Desert Trip — a new California music festival from Coachella organizer Goldenvoice — is being called the classic rock concert of the century because of the rock legends performing at the two-week extravaganza.
Less remarked upon, however, is the massive economic Coachella Valley gets from the happening.
Over the course of the next two weekends, an estimated 150,000 visitors will travel to the region, spending nearly half a billion dollars once the final curtain falls.
Dubbed "Oldchella" because it's aimed at an older audience than Coachella's younger crowd, the festival features performances from acts including Bob Dylan, Paul McCartney, the Rolling Stones, Neil Young and The Who. The event at the Empire Polo Club in Indio sold out in just five hours after organizers added a second weekend of shows due to "overwhelming demand." The total box office gross is projected to be around $150 million, with tickets ranging from $199 to $1,599.
Yet according to at least one analysis, the overall boon could far outpace the impact of ticket sales in a region that saw a record $5 billion in tourist spending last year, according to Greater Palm Springs Convention and Visitors Bureau data.
"We estimate that Desert Trip will have a $250 million economic impact on the economy of the Coachella Valley," said Michael Bracken, managing partner of Development Management Group, which serves as the economist for Goldenvoice. That figure includes spending on local food, travel, labor, equipment rentals and lodging.
When factoring in airline travel and car rentals from outside the Indio region where the festival is taking place, along with the concert tickets themselves, the total economic impact swells to $450 million, Bracken added.

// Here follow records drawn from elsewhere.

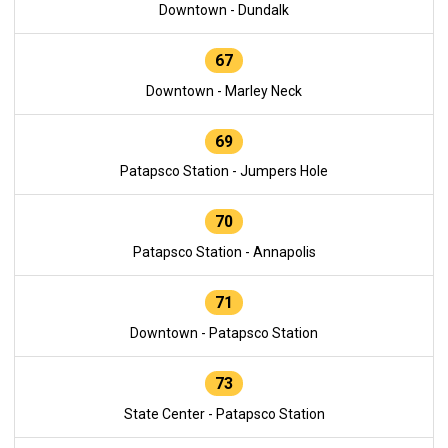
Downtown - Dundalk
67
Downtown - Marley Neck
69
Patapsco Station - Jumpers Hole
70
Patapsco Station - Annapolis
71
Downtown - Patapsco Station
73
State Center - Patapsco Station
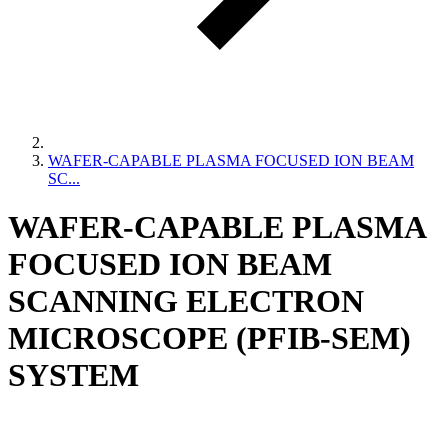
WAFER-CAPABLE PLASMA FOCUSED ION BEAM
SC...
WAFER-CAPABLE PLASMA
FOCUSED ION BEAM
SCANNING ELECTRON
MICROSCOPE (PFIB-SEM)
SYSTEM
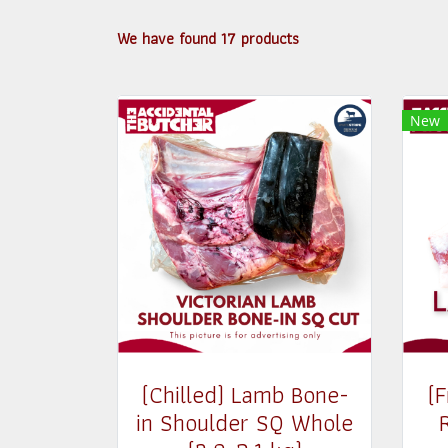
We have found 17 products
New
(Chilled) Lamb Bone-
(
in Shoulder SQ Whole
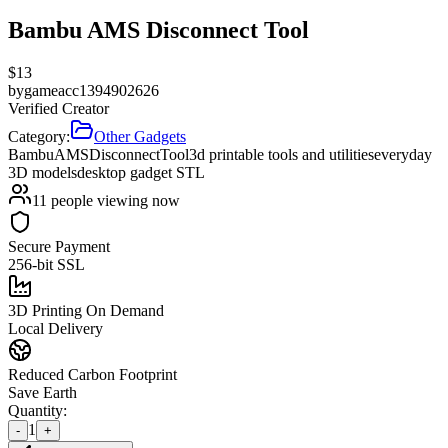
Bambu AMS Disconnect Tool
$
13
by
gameacc1394902626
Verified Creator
Category:
Other Gadgets
Bambu
AMS
Disconnect
Tool
3d printable tools and utilities
everyday
3D models
desktop gadget STL
11
people viewing now
Secure Payment
256-bit SSL
3D Printing On Demand
Local Delivery
Reduced Carbon Footprint
Save Earth
Quantity:
1
-
+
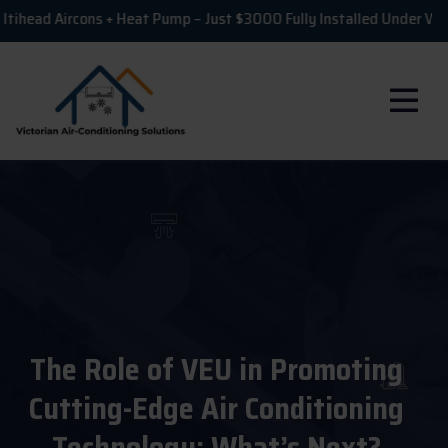
ircons + Heat Pump – Just $3000 Fully Installed Under VEU!

The Role of VEU in Promoting
Cutting-Edge Air Conditioning
Technology: What’s Next?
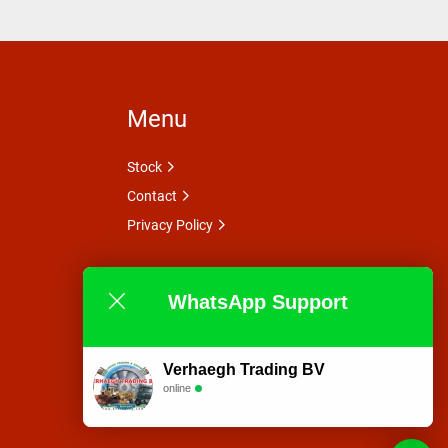
Menu
Stock
Contact
Privacy Policy
WhatsApp Support
Verhaegh Trading BV
online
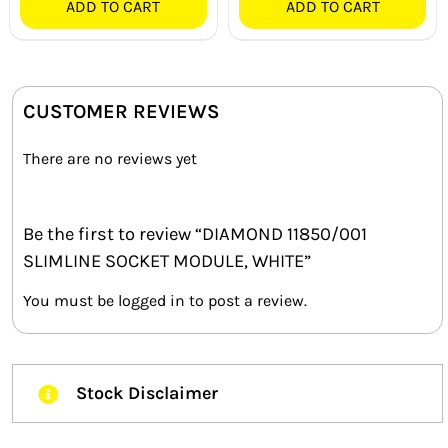
ADD TO CART
ADD TO CART
CUSTOMER REVIEWS
There are no reviews yet
Be the first to review “DIAMOND 11850/001
SLIMLINE SOCKET MODULE, WHITE”
You must be
logged in
to post a review.
Stock Disclaimer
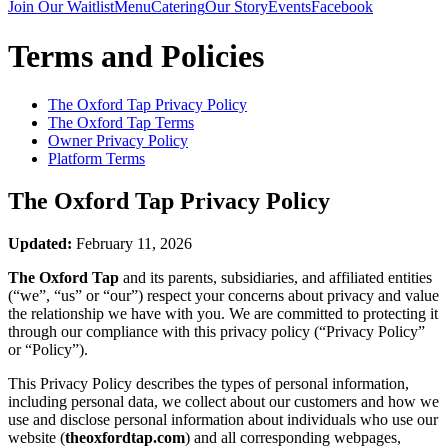
Join Our Waitlist
Menu
Catering
Our Story
Events
Facebook
Terms and Policies
The Oxford Tap
Privacy Policy
The Oxford Tap
Terms
Owner Privacy Policy
Platform Terms
The Oxford Tap
Privacy Policy
Updated:
February 11, 2026
The Oxford Tap
and its parents, subsidiaries, and affiliated entities
(“we”, “us” or “our”) respect your concerns about privacy and value
the relationship we have with you. We are committed to protecting it
through our compliance with this privacy policy (“Privacy Policy”
or “Policy”).
This Privacy Policy describes the types of personal information,
including personal data, we collect about our customers and how we
use and disclose personal information about individuals who use our
website (
theoxfordtap.com
) and all corresponding webpages,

Part of that large spending comes from the luxury accommodations being offered by the festival's organizers. On-site teepees and tents cost $1,600 per weekend, while luxury "safari tent" packages, which include air-conditioned tents with queen-sized beds and an on-site concierge, cost as much as $10,000.
In addition to on-site lodging, more than 100 food vendors will be at the festival, selling everything from pizza to pad Thai. A weekend food package, which includes wine, cocktail and beer tastings, is priced at a wallet-busting $499 per person.
Off-site accommodations are pricey as well. Alex Ahluwalia, general manager of the J.W. Marriott Desert Springs, said he expects "high double-digit growth in revenue" over the festival's two weekends. And the benefit for local hotels doesn't end when the concert does, said Ahluwalia. "The concerts also help build awareness and mystique for the destination," he said.
Indio Mayor Glenn Miller said he's excited about the festival and the long-term benefits it could bring to the region. "As the concert city of the world, this concert just adds to our international flavor."